(Dataset records)
◆ ◆ ◆ ◆ ◆ ◆ ◆

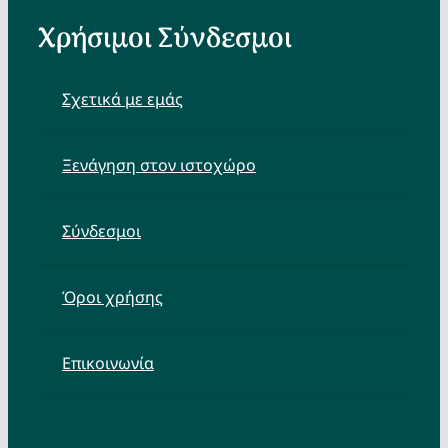
Χρήσιμοι Σύνδεσμοι
Σχετικά με εμάς
Ξενάγηση στον ιστοχώρο
Σύνδεσμοι
Όροι χρήσης
Επικοινωνία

◆ ◆ ◆ ◆ ◆ ◆ ◆

Problem statement — Could you give all the records again, exactly, minus the pictures?

Solution for this exercise —
Χρήσιμοι Σύνδεσμοι
Σχετικά με εμάς
Ξενάγηση στον ιστοχώρο
Σύνδεσμοι
Όροι χρήσης
Επικοινωνία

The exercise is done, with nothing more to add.